Aim of the task:
Using the entries below, output each line exactly from the first through the one that contains "Task: Click on the July 2017".

»»

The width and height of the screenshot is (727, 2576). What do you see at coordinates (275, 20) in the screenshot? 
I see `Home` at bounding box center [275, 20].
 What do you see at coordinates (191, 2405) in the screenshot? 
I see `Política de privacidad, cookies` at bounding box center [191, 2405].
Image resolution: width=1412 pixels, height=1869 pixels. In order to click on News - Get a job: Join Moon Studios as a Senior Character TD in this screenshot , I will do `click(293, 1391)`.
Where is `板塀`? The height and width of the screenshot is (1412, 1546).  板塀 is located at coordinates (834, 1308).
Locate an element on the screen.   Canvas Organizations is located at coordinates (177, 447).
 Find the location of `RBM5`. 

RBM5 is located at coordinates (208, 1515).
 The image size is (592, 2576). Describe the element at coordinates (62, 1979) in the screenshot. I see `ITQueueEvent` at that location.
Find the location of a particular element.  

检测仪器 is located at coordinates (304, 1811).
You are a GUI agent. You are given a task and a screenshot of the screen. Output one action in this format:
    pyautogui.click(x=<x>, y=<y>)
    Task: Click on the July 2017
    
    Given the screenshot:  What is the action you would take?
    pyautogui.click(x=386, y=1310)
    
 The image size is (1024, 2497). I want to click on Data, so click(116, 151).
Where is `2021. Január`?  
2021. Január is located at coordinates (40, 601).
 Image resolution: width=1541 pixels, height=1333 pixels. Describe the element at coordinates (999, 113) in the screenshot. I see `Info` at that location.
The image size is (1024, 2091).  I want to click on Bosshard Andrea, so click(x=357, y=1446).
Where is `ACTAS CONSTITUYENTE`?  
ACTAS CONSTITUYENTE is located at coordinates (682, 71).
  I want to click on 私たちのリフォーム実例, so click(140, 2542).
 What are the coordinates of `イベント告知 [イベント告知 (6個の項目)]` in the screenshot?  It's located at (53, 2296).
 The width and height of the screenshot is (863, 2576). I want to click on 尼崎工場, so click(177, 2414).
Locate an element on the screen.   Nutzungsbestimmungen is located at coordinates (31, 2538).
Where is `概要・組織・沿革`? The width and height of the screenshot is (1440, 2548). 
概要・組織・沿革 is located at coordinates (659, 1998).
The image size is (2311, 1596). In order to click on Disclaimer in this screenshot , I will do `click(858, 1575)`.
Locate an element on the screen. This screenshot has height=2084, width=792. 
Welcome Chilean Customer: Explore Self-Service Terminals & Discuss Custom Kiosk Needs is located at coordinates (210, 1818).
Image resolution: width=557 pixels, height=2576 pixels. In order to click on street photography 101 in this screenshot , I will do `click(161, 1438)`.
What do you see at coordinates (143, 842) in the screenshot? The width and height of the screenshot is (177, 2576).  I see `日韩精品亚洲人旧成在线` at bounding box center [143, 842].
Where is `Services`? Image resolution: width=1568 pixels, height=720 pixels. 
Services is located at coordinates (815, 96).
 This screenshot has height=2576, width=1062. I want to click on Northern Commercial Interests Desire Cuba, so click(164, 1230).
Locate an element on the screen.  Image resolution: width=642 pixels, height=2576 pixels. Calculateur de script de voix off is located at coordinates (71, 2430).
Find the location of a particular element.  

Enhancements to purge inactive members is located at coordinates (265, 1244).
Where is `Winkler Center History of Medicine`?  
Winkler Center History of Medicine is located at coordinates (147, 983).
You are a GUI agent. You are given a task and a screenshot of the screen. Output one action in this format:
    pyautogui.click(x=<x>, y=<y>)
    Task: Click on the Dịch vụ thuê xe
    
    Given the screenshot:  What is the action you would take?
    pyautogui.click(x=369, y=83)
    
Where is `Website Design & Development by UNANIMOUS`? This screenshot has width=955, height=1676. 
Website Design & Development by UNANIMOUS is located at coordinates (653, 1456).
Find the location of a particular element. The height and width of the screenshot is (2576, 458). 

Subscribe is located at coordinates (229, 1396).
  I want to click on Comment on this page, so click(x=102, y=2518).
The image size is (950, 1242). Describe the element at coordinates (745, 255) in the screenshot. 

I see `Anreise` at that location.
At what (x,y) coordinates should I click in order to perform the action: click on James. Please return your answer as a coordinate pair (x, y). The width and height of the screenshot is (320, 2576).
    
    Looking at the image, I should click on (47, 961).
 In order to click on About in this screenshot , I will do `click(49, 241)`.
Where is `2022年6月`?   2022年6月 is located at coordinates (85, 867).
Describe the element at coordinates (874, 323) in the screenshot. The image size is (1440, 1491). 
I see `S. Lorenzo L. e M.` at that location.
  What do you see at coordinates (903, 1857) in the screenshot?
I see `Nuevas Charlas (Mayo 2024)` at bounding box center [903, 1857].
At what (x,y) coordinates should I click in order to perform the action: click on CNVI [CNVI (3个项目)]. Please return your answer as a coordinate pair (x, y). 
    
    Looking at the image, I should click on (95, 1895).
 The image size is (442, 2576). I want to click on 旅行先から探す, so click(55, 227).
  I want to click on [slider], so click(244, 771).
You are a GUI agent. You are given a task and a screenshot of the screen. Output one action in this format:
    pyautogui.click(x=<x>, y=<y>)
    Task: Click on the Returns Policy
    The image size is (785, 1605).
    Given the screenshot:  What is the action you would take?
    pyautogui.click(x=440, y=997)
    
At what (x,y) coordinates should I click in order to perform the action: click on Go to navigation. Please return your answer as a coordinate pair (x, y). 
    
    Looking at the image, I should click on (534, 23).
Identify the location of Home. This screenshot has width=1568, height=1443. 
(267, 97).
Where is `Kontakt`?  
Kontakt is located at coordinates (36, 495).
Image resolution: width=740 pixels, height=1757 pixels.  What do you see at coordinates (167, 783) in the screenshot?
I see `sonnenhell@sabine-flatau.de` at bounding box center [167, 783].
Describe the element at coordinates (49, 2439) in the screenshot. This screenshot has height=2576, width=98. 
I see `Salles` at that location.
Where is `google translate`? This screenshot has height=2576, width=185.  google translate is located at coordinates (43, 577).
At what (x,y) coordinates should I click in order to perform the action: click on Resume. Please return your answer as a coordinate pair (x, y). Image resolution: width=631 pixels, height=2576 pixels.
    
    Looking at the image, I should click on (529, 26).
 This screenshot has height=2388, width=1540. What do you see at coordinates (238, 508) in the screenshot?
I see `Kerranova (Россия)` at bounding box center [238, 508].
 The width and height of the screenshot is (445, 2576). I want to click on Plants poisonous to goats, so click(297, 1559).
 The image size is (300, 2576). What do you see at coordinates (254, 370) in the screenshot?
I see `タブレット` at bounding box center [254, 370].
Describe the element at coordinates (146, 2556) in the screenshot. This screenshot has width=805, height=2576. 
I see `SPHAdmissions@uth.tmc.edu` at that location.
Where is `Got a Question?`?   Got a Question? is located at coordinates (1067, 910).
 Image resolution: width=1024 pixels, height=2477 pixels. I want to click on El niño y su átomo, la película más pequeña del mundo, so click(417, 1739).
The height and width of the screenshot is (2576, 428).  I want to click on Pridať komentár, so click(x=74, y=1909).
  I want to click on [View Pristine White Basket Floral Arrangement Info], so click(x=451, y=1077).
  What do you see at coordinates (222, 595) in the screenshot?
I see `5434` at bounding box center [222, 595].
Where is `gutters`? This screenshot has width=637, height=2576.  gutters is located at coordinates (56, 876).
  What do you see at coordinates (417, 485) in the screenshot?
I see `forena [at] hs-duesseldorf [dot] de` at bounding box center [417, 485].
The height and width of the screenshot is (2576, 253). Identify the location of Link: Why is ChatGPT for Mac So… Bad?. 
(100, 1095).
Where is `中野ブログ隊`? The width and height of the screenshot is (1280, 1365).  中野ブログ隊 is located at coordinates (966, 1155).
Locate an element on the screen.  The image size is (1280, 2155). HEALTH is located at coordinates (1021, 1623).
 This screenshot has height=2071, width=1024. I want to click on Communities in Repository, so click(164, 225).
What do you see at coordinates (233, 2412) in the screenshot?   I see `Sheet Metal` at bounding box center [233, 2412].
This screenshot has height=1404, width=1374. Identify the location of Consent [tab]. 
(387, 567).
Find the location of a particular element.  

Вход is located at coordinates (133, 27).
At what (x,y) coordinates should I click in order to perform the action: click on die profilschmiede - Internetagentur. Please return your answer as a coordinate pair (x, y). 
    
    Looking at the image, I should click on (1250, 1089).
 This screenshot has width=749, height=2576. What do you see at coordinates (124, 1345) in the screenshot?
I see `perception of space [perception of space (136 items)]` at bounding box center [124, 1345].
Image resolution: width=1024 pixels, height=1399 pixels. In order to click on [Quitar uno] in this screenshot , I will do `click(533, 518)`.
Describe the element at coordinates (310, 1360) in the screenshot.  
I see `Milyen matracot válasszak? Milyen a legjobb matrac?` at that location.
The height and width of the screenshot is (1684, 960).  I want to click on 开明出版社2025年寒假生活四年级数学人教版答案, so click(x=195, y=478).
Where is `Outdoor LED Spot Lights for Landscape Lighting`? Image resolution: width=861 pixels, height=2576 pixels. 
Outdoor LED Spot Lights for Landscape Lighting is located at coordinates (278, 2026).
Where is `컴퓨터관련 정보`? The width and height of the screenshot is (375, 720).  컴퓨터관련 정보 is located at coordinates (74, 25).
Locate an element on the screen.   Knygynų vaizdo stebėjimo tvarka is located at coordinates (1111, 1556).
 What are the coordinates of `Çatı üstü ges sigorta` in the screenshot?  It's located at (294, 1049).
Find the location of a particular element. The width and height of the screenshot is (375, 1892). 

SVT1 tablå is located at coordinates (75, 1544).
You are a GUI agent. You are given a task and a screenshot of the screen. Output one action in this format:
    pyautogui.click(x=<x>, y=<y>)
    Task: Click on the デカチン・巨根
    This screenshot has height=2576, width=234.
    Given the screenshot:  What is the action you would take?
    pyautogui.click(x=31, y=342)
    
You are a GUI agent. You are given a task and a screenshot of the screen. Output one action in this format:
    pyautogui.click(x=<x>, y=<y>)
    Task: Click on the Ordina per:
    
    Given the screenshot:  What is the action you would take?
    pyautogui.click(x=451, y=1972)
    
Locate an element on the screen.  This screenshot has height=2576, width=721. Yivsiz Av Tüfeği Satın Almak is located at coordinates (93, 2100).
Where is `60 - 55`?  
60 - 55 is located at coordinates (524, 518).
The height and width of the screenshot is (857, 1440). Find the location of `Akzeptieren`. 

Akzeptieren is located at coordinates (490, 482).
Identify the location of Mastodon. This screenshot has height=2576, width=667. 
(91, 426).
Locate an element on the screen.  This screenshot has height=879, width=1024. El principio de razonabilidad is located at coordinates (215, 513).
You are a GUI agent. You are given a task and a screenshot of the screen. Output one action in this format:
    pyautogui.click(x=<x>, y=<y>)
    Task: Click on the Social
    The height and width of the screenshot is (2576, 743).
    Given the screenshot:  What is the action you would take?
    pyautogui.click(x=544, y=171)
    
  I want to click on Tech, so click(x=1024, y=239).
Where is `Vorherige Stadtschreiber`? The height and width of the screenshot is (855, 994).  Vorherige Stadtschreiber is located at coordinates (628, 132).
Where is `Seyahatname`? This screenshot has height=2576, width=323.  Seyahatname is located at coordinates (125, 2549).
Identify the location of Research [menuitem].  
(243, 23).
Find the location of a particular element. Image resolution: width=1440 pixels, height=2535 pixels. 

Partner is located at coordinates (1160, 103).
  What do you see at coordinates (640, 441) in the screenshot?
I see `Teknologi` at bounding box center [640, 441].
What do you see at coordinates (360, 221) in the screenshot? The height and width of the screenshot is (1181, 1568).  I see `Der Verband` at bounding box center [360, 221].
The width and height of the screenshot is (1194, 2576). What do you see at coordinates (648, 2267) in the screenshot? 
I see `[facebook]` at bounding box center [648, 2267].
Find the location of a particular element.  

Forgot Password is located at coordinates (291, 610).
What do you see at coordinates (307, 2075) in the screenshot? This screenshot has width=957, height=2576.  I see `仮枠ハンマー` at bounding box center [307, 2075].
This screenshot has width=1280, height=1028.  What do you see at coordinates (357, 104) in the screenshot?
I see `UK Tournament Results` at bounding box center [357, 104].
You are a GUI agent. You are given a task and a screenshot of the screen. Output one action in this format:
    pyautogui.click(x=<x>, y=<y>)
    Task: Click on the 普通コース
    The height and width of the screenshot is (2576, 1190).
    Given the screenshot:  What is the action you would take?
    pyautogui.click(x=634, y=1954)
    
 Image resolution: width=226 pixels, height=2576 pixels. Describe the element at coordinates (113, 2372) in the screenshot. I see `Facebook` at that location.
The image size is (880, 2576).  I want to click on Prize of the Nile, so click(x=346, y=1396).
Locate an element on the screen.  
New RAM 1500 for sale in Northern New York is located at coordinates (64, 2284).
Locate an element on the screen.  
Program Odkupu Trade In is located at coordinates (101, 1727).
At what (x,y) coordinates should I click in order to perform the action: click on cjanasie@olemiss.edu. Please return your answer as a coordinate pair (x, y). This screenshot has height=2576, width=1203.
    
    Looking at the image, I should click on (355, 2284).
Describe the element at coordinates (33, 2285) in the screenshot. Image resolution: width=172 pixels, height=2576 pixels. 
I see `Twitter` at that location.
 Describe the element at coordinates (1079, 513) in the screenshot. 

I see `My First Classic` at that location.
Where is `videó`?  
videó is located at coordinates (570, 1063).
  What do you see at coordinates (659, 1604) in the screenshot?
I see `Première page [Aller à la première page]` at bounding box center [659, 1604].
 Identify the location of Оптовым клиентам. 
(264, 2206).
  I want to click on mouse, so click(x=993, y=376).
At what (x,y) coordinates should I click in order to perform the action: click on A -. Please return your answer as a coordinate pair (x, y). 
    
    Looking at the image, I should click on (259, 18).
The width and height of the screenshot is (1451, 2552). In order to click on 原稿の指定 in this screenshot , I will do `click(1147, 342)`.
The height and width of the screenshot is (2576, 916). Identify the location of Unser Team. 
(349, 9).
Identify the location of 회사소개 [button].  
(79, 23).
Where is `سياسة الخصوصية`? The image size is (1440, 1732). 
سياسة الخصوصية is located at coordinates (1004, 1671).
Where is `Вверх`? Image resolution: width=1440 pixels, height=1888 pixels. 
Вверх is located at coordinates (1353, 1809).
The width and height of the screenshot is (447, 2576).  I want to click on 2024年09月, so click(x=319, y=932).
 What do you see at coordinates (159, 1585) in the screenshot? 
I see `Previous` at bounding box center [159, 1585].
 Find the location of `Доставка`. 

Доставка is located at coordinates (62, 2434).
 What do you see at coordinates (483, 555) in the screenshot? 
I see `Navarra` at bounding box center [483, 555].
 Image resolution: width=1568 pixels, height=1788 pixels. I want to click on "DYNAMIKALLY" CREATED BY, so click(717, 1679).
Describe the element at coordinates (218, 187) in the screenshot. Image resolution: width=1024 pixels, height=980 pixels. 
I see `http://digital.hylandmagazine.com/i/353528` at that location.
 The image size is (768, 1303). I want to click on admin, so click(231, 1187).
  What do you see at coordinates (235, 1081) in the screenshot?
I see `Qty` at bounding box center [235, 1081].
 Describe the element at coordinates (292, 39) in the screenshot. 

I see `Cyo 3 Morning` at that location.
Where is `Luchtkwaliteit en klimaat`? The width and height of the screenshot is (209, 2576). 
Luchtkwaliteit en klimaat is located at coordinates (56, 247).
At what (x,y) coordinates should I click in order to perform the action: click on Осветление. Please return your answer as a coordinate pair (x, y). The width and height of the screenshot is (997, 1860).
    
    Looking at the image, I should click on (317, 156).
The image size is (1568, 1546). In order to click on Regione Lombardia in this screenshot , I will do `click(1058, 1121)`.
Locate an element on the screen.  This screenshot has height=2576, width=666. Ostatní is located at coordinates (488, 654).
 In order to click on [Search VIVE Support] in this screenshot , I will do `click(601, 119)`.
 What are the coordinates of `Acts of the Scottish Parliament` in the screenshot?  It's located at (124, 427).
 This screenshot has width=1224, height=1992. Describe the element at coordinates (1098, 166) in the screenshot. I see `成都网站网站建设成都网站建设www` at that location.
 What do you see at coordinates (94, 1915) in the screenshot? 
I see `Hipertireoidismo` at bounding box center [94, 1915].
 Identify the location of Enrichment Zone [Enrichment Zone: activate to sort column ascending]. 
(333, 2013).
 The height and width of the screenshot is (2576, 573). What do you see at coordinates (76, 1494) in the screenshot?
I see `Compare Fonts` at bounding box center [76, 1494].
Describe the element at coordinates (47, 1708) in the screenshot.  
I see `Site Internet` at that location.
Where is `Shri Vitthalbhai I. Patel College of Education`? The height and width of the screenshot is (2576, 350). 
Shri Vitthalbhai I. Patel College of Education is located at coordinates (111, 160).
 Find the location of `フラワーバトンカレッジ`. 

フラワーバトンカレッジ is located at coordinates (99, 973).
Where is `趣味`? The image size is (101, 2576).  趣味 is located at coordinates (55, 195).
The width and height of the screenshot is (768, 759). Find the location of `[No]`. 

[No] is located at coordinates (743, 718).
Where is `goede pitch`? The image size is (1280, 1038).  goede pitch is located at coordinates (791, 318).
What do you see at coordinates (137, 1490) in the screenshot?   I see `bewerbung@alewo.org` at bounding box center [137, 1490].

««

Your solution:
The width and height of the screenshot is (727, 2576). What do you see at coordinates (275, 20) in the screenshot? 
I see `Home` at bounding box center [275, 20].
 What do you see at coordinates (191, 2405) in the screenshot? 
I see `Política de privacidad, cookies` at bounding box center [191, 2405].
Image resolution: width=1412 pixels, height=1869 pixels. In order to click on News - Get a job: Join Moon Studios as a Senior Character TD in this screenshot , I will do `click(293, 1391)`.
Where is `板塀`? The height and width of the screenshot is (1412, 1546).  板塀 is located at coordinates (834, 1308).
Locate an element on the screen.   Canvas Organizations is located at coordinates (177, 447).
 Find the location of `RBM5`. 

RBM5 is located at coordinates (208, 1515).
 The image size is (592, 2576). Describe the element at coordinates (62, 1979) in the screenshot. I see `ITQueueEvent` at that location.
Find the location of a particular element.  

检测仪器 is located at coordinates (304, 1811).
You are a GUI agent. You are given a task and a screenshot of the screen. Output one action in this format:
    pyautogui.click(x=<x>, y=<y>)
    Task: Click on the July 2017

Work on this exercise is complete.